[MATERIAL TO PROCESS — start]

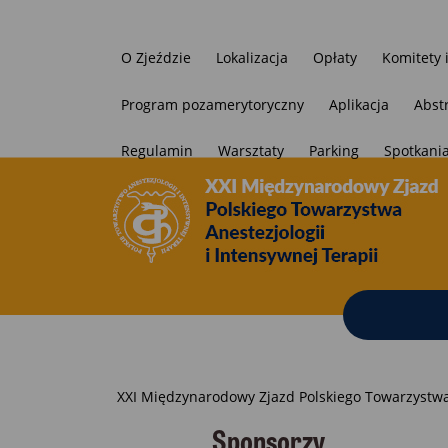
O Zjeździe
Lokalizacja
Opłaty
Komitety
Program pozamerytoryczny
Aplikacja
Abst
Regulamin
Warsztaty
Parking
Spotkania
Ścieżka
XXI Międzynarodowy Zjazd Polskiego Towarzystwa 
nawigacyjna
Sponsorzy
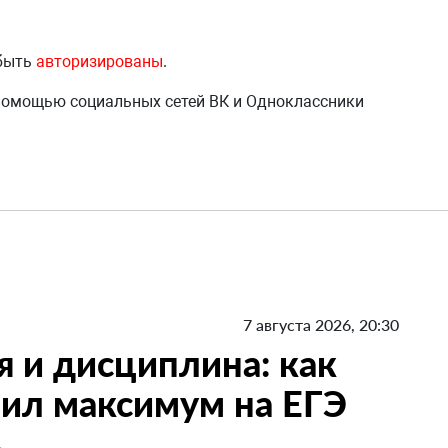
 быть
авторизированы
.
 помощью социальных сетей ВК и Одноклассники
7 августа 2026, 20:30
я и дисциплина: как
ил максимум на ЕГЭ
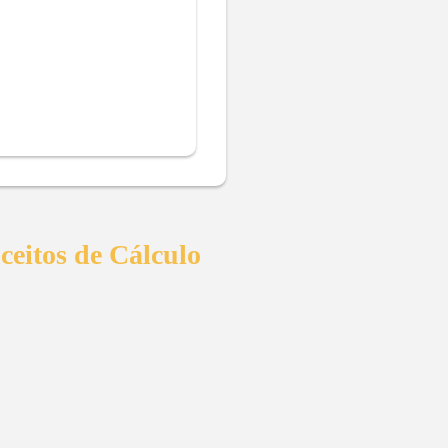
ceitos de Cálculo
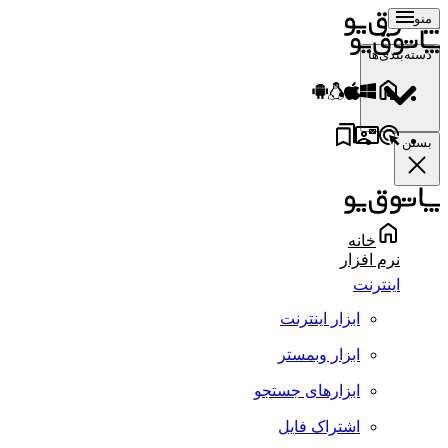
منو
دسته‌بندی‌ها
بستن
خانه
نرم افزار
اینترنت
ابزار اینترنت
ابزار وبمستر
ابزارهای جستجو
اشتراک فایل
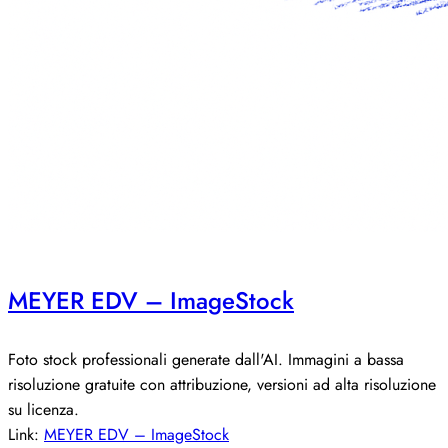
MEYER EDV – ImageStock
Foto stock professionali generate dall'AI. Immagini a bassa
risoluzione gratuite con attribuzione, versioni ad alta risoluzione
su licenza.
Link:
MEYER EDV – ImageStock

[MATERIAL TO PROCESS — finish]
[MATERIAL TO PROCESS — start]

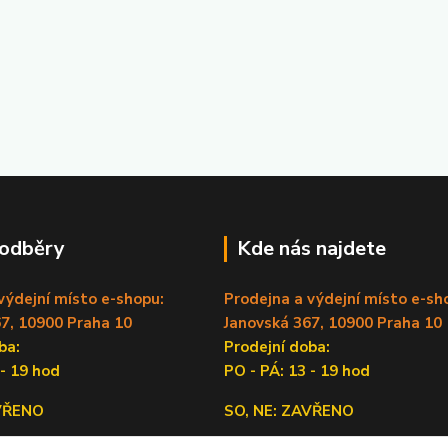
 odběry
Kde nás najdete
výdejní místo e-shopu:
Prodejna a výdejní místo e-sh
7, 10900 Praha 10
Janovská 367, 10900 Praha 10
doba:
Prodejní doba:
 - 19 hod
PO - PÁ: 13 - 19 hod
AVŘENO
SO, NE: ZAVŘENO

[MATERIAL TO PROCESS — finish]

--- EXERCISE PROMPT ---
Which lines of the data above contain the string "Praha"? Copy each of them.

--- RESPONSE ---
7, 10900 Praha 10
Janovská 367, 10900 Praha 10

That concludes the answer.